The way to the spring…is blocked. At least that’s the case for the Palestinians of Nabi Saleh, a small village northwest of Ramallah. The expansion-minded residents of a nearby Jewish settlement, with the aid of the Israeli army that occupies the West Bank, have taken over the town’s water source, which Palestinian farmers depended on to irrigate their fields.
Ben Ehrenreich, an award-winning writer based in Los Angeles, discovered as much when he moved to the West Bank, which Israel captured from Jordan in a war with its Arab neighbors in 1967. Ehrenreich, who lived in that troubled land intermittently between 2011 and 2014 (in part, reporting for Harper’s and the New York Times Magazine), demonstrates that Nabi Saleh is no anomaly. “The Way to the Spring: Life and Death in Palestine” emerges as a sobering, iconoclastic “collection of stories about resistance, and about people who resist,” marred slightly by the author’s unwillingness to subject Palestinian militant activity, which has often included terrorism, to moral scrutiny.

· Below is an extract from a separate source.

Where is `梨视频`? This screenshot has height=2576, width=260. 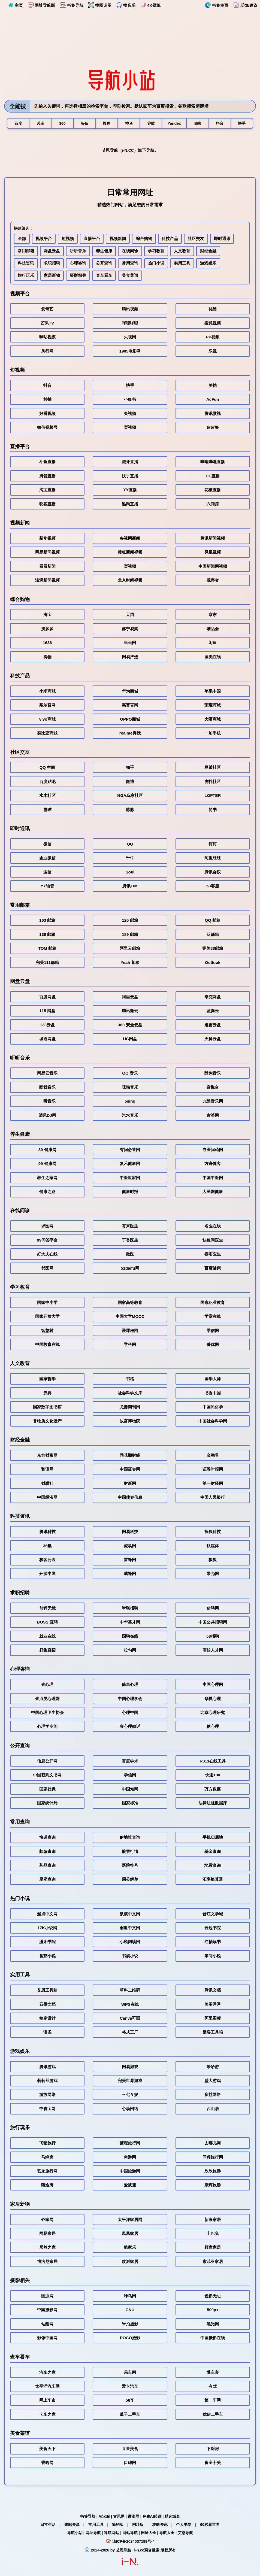
梨视频 is located at coordinates (130, 428). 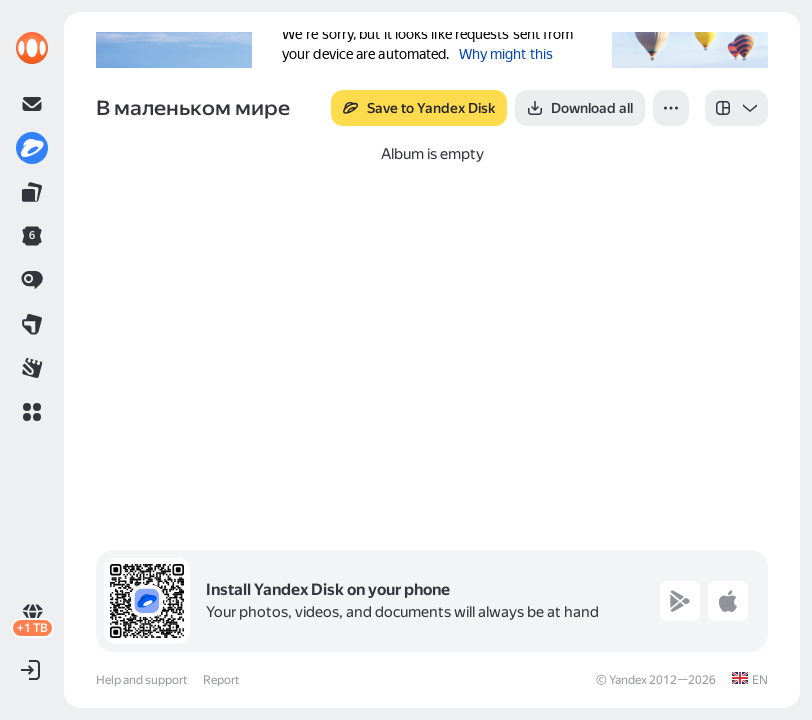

“The spring is the face of the occupation,” Bassem Tamimi of Nabi Saleh tells the author. Every Friday, the villagers, joined by international and Israeli solidarity activists, march toward it in a regularized act of protest. “And every Friday Israeli soldiers beat them back with tear gas, stun grenades, and rubber-coated bullets,” observes the author. Afterward, groups of male youths situated some distance away hurl stones at the soldiers, who are generally beyond their reach.